_How to complete this task_.
Lines in the listing below may contain the string "temperatura". Say how many do, giving only the number.

###

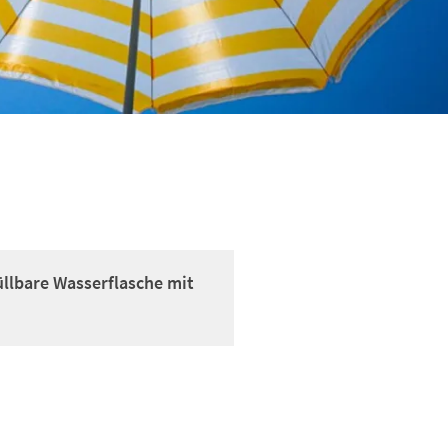
üllbare Wasserflasche mit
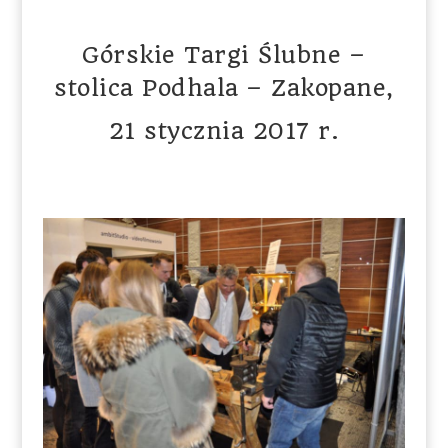
Górskie Targi Ślubne –
stolica Podhala – Zakopane,
21 stycznia 2017 r.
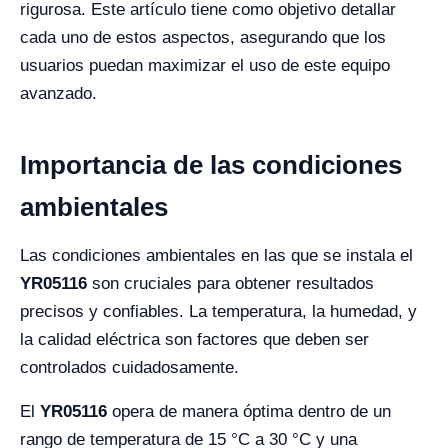
rigurosa. Este artículo tiene como objetivo detallar
cada uno de estos aspectos, asegurando que los
usuarios puedan maximizar el uso de este equipo
avanzado.
Importancia de las condiciones
ambientales
Las condiciones ambientales en las que se instala el
YR05116
son cruciales para obtener resultados
precisos y confiables. La temperatura, la humedad, y
la calidad eléctrica son factores que deben ser
controlados cuidadosamente.
El
YR05116
opera de manera óptima dentro de un
rango de temperatura de 15 °C a 30 °C y una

###

_Result for this exercise_.
2